Items from a data source
*** Begin section ***

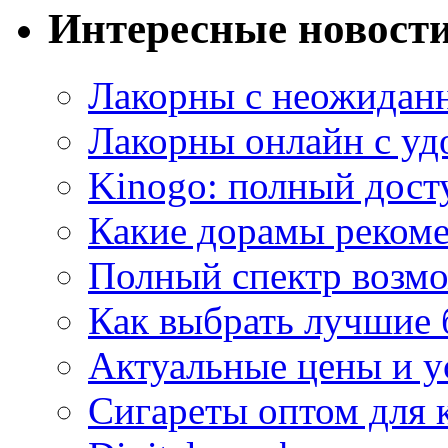
Интересные новост
Лакорны с неожидан
Лакорны онлайн с у
Kinogo: полный дост
Какие дорамы реком
Полный спектр возмо
Как выбрать лучшие 
Актуальные цены и у
Сигареты оптом для 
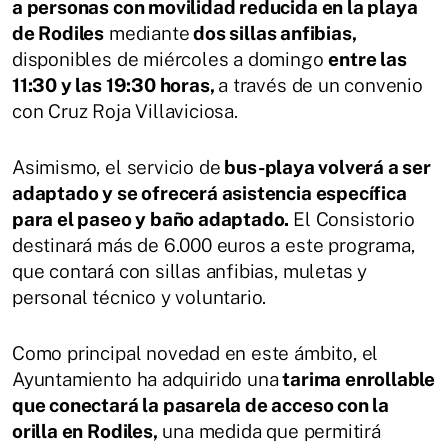
a personas con movilidad reducida en la playa
de Rodiles
mediante
dos sillas anfibias,
disponibles de miércoles a domingo
entre las
11:30 y las 19:30 horas,
a través de un convenio
con Cruz Roja Villaviciosa.
Asimismo, el servicio de
bus-playa volverá a ser
adaptado y se ofrecerá asistencia específica
para el paseo y baño adaptado.
El Consistorio
destinará más de 6.000 euros a este programa,
que contará con sillas anfibias, muletas y
personal técnico y voluntario.
Como principal novedad en este ámbito, el
Ayuntamiento ha adquirido una
tarima enrollable
que conectará la pasarela de acceso con la
orilla en Rodiles,
una medida que permitirá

*** End section ***

What you give back should be exactly the lines from the top of the data above down to and including the line with "adaptado y se ofrecerá asistencia específica", minus any pictures.

Интересные новост
Лакорны с неожидан
Лакорны онлайн с у
Kinogo: полный дост
Какие дорамы реком
Полный спектр возмо
Как выбрать лучшие 
Актуальные цены и у
Сигареты оптом для 
a personas con movilidad reducida en la playa
de Rodiles
mediante
dos sillas anfibias,
disponibles de miércoles a domingo
entre las
11:30 y las 19:30 horas,
a través de un convenio
con Cruz Roja Villaviciosa.
Asimismo, el servicio de
bus-playa volverá a ser
adaptado y se ofrecerá asistencia específica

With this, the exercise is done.